▶ **EXERCISE DETAILS**
Copy all entries without alteration and skip the pictures they hold.

Extracted page text data

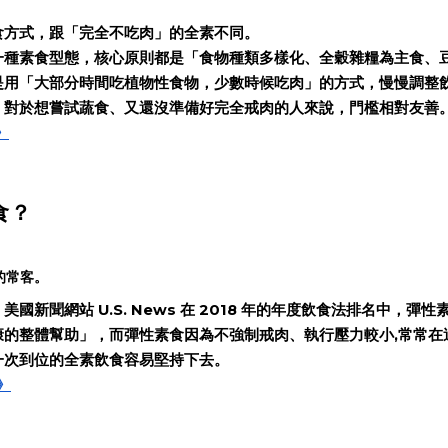
食方式，跟「完全不吃肉」的全素不同。
一種素食型態，核心原則都是「食物種類多樣化、全穀雜糧為主食、
是用「大部分時間吃植物性食物，少數時候吃肉」的方式，慢慢調整
，對於想嘗試蔬食、又還沒準備好完全戒肉的人來說，門檻相對友善
》
食？
的常客。
聞網站 U.S. News 在 2018 年的年度飲食法排名中，彈性
的整體幫助」，而彈性素食因為不強制戒肉、執行壓力較小,常常在
一次到位的全素飲食容易堅持下去。
》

▶ **ANSWER TO THE PROBLEM**
食方式，跟「完全不吃肉」的全素不同。
一種素食型態，核心原則都是「食物種類多樣化、全穀雜糧為主食、
是用「大部分時間吃植物性食物，少數時候吃肉」的方式，慢慢調整
，對於想嘗試蔬食、又還沒準備好完全戒肉的人來說，門檻相對友善
》
食？
的常客。
聞網站 U.S. News 在 2018 年的年度飲食法排名中，彈性
的整體幫助」，而彈性素食因為不強制戒肉、執行壓力較小,常常在
一次到位的全素飲食容易堅持下去。
》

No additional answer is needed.